Bu otoriteye “Yunanistan’ın günahkâr krallığı” denir ve rolü onlara “Senin Tora’nı unutturmak ve onları Senin arzunun yasalarından ayırmaktır”. Bu demektir ki, bu hükümranlık özellikle mantık dahilinde olmalıdır. Kuleyi koruyan duvarın aşılmasına neden olan şey de budur. “Kule”, insanın içinde Yaradan’ın yüceliğinin belli bir ölçüsü olduğu anlamına gelir. Bu “duvara” “mantık ötesi inanç” denir ve özellikle mantık ötesi inanç sayesinde kişi Yaradan’ın yüceliğini hissedebilir ve Yaradan’ın yüceliğini kendine tasvir edebilir.

Kişi Yaratan’ın yüceliğini hissettiğinde, “meşalenin önündeki bir mum gibi” O’nun önünde iptal olur. Ama Yunanlılar, mantığın ötesine geçmelerine izin vermeyen mantık dahilindeki hakimiyet anlamına gelen “kulelerimin duvarlarını yıkmak” olarak kabul edilir. Başka bir deyişle, bir duvar olan mantık ötesi inancı. Bu duvarın içinde kuleler inşa edebiliriz, yani “bir kule” olarak adlandırılan Yaratan’ın yüceliğini edinebiliriz. Demek ki, özellikle mantık ötesi inanç sayesinde “Keduşa’nın mantığı” ile ödüllendiriliriz.

Dolayısıyla, Yaradan’ın yüceliğini hissederek ödüllendirilen insanın yüceliği, özellikle kendini alçaltmasıyla, yani aklını alçaltmasıyla gelir. O zaman “Keduşa’nın aklı” olarak adlandırılan Yaradan’ın yüceliğiyle ödüllendirilebilir.

Bununla, (“Ve [Efendi] Size Verecek”, Şabat’tan Sonra için) ” Rabbi Yohanan, ‘Yaradan’ın yüceliğini nerede bulursanız, O’nun alçakgönüllülüğünü de orada bulursunuz’ dedi” diye yazılanları yorumlayabiliriz. Elbette daha basit bir açıklaması vardır, ancak çalışma açısından konuştuğumuzda, yazılanları, Yaradan’ın alçakgönüllülüğünü bulduğumuzu, O’nun alçakgönüllü olduğunu anlamalıyız. Yaradan’da alçakgönüllülük niteliğinin nasıl olduğunu anlamalıyız, çünkü bu alçaklık anlamına gelir ve nasıl olur da Yaradan’da bu nitelikten bahsedebiliriz. Normalde, “Efendimiz Kraldır, O gurur giyer” diye yazılmıştır.

Bunu kişiye atıfta bulunulduğu şeklinde yorumlamalıyız.
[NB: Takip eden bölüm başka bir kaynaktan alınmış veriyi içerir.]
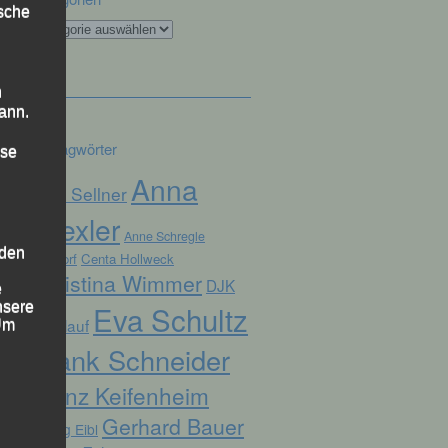
ische
Kategorien
n
ann.
Schlagwörter
ise
Anna
Alex Sellner
Drexler
Anne Schregle
 den
Arnstorf
Centa Hollweck
Christina Wimmer
DJK
e
nsere
Eva Schultz
Domlauf
 Um
Frank Schneider
Franz Keifenheim
Gerhard Bauer
Georg Eibl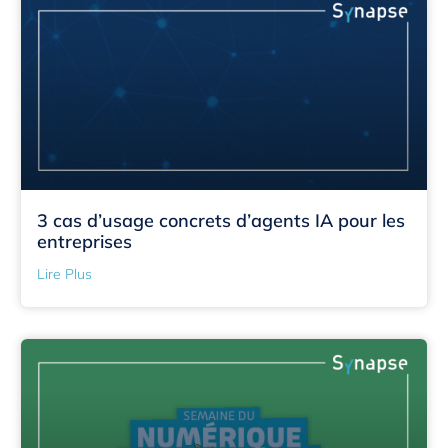
3 cas d’usage concrets d’agents IA pour les
entreprises
Lire Plus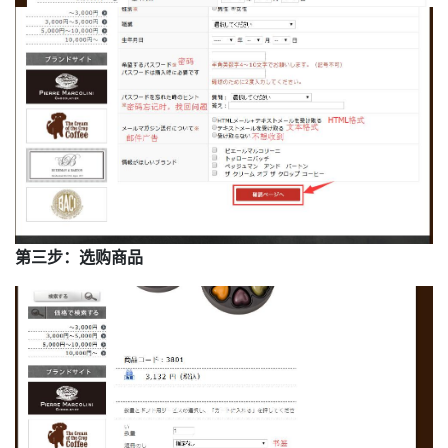
第三步：选购商品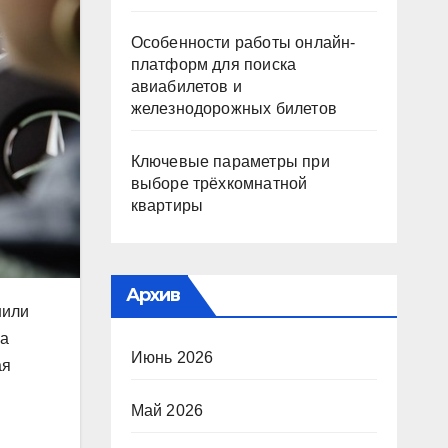
Особенности работы онлайн-
платформ для поиска
авиабилетов и
железнодорожных билетов
Ключевые параметры при
выборе трёхкомнатной
квартиры
Архив
нили
 а
Июнь 2026
ая
Май 2026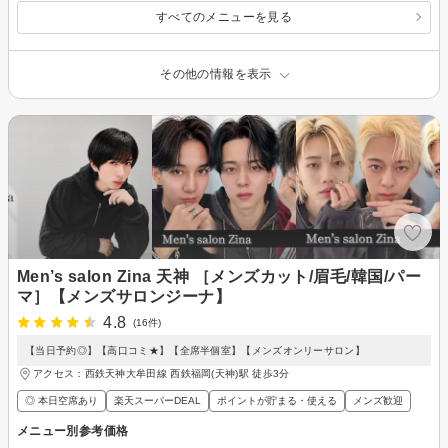
すべてのメニューを見る
その他の情報を表示
Men’s salon Zina 天神 ［メンズカット/眉毛/韓国/パー
マ］【メンズサロンジーナ】
4.8
(16件)
【当日予約◎】【高口コミ★】【全席半個室】【メンズオンリーサロン】
アクセス：西鉄天神大牟田線 西鉄福岡(天神)駅 徒歩3分
◎ 本日空席あり
楽天スーパーDEAL
ポイントが貯まる・使える
メンズ歓迎
メニュー別参考価格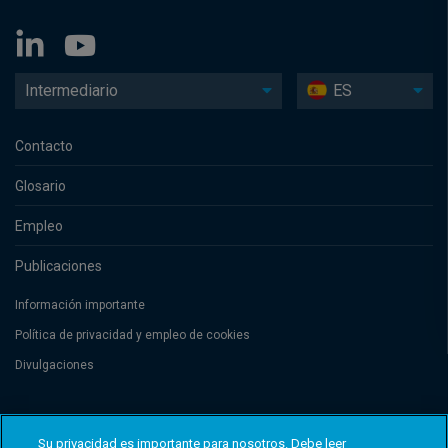
Intermediario
ES
Contacto
Glosario
Empleo
Publicaciones
Información importante
Política de privacidad y empleo de cookies
Divulgaciones
Threadneedle Management Luxembourg S.A., registered with the Registre
de Commerce et des Sociétés (Luxembourg), No. B 110242 and/or
Su privacidad es importante para nosotros. Debe leer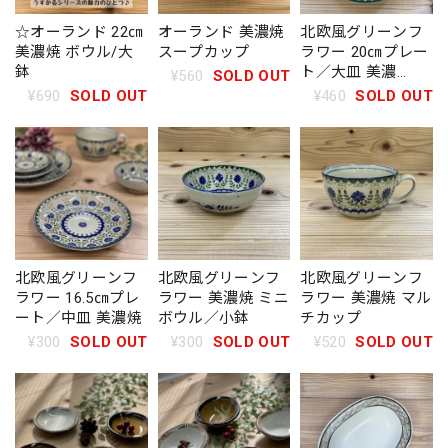
☆オーランド 22㎝
オーランド 美濃焼
北欧風グリーンフ
美濃焼 ボウル/大
スープカップ
ラワー 20㎝プレー
鉢
ト／大皿 美濃
¥560
SOLD OUT
焼
¥690
SOLD OUT
¥460
SOLD OUT
北欧風グリーンフ
北欧風グリーンフ
北欧風グリーンフ
ラワー 16.5㎝プレ
ラワー 美濃焼 ミニ
ラワー 美濃焼 マル
ート／中皿 美濃焼
ボウル／小鉢
チカップ
¥300
SOLD OUT
¥300
SOLD OUT
¥520
SOLD OUT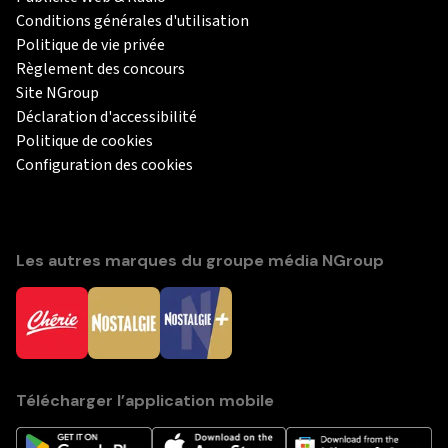
Conditions générales d'utilisation
Politique de vie privée
Règlement des concours
Site NGroup
Déclaration d'accessibilité
Politique de cookies
Configuration des cookies
Les autres marques du groupe média NGroup
Télécharger l’application mobile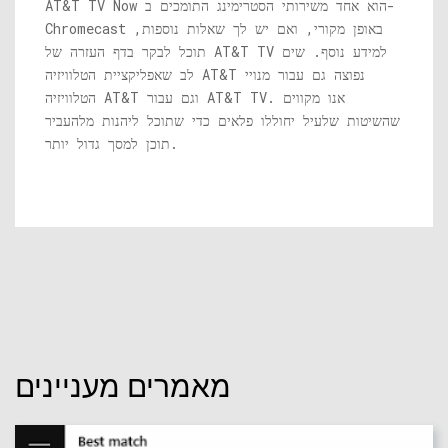
AT&T TV Now הוא אחד משירותי הסטרימינג התומכים ב-
Chromecast באופן מקורי, ואם יש לך שאלות נוספות,
תוכל לבקר בדף העזרה של AT&T TV למידע נוסף. שים
לב שאפליקציית הטלוויזיה AT&T נפוצה גם עבור מנויי
הטלוויזיה AT&T וגם עבור AT&T TV. אנו מקווים
שהשיטות שלעיל יחוללו פלאים כדי שתוכל ליהנות מלהעביר
תוכן למסך גדול יותר.
מאמרים מעניינים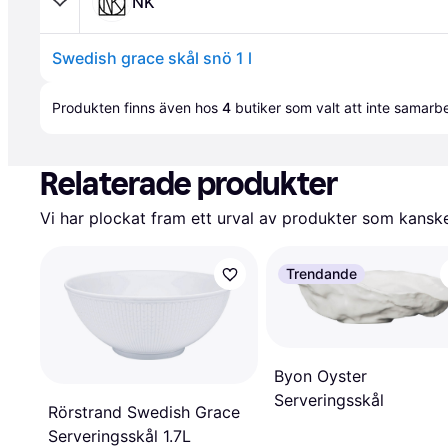
NK
Swedish grace skål snö 1 l
Annons
Produkten finns även hos 
4
butiker
 som valt att inte samar
Relaterade produkter
Vi har plockat fram ett urval av produkter som kanske 
Trendande
Byon Oyster
Serveringsskål
Rörstrand Swedish Grace
Serveringsskål 1.7L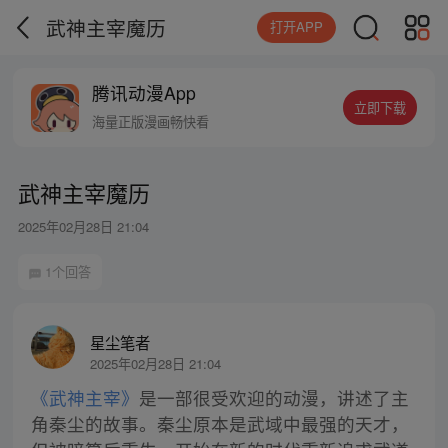
武神主宰魔历
打开APP
腾讯动漫App
立即下载
海量正版漫画畅快看
武神主宰魔历
2025年02月28日 21:04
1个回答
星尘笔者
2025年02月28日 21:04
《武神主宰》
是一部很受欢迎的动漫，讲述了主
角秦尘的故事。秦尘原本是武域中最强的天才，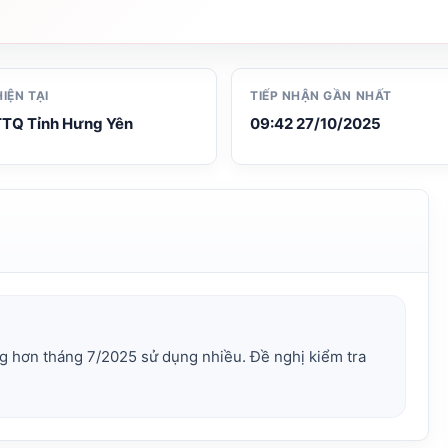
HIỆN TẠI
TIẾP NHẬN GẦN NHẤT
TQ Tỉnh Hưng Yên
09:42 27/10/2025
ng hơn tháng 7/2025 sử dụng nhiều. Đề nghị kiểm tra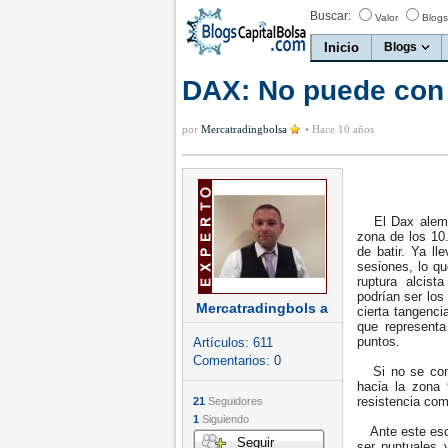
Buscar:
Valor
Blogs
Inicio
Blogs
DAX: No puede con 
por
Mercatradingbolsa
•
Hace 10 años
El Dax alemán
zona de los 10.
de batir. Ya l
sesiones, lo q
ruptura alcis
podrían ser lo
Mercatradingbols a
cierta tangenci
que representa
puntos.
Artículos:
611
Comentarios:
0
Si no se cons
hacia la zona 
resistencia co
21
Seguidores
1
Siguiendo
Ante este esce
Seguir
ser puntuales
Yani, bir kişi nerede O’nun yüceliğiyle ödüllendirilirse Yaradan’ın yüceliğinden bir şey edinmek için, “orada kişinin alçakgönüllülüğünü bulursunuz.” Bir kişi Yaradan’ın yüceliğiyle ne kadar ödüllendirilirse, o ölçüde kendi alçaklığını da görür.

Başka bir deyişle, kişi tam da mantık ötesine geçtiğinde, mantık ona gelir ve onu engellemek ister ve onunla tartışmaya başlar. O zaman kişi cevap verecek hiçbir şeyi olmadığını görür. Bu durumda kişi içindeki kötülüğü, daha fazla güçlenmeye ihtiyacı olduğunu ve böylece “Yunanlılar” olarak adlandırılan kötü eğilimin aklından kurtulabileceğini görür. O zaman, kendisinde ifşa olan kötülüğe göre, hiç kimsenin kendisi kadar alçak olmadığını görür, zira kendisindeki kötülük diğer insanlardan çok daha fazla ifşa olmuştur. Yukarıda da belirtildiği gibi, bu, eğer kişi hakikat yolunda yürüyor ve ihsan etmek için her şeyi yapmak istiyorsa, yaptığı iyiliğe göredir.

Sonuç olarak, kişi Yaradan’ın yüceliğinin küçük bir parçasıyla bile ödüllendirildiğinde, Yaradan’ın kendisine neden diğer insanlardan daha fazla yardım ettiğini bilmez, zira kendisinin dünyadaki tüm insanlardan daha kötü olduğunu hissediyordur. Kendi kendine, eğer insanların geri kalanı hakikat yolunu kendisinin anladığı şekilde bilselerdi, kesinlikle erdemli insanlar olacaklarını, onun gibi olmayacaklarını söyler. Dolayısıyla, kişi Yaradan’ın yüceliğini biraz olsun hissettiğinde, Yaradan’ın, kendisi kadar alçak birine yardım etmesinden dolayı alçaklık durumuna gelir. “Yaradan’ın yüceliğini nerede bulursanız, O’nun alçakgönüllülüğünü de orada bulursunuz” sözlerinin anlamı budur.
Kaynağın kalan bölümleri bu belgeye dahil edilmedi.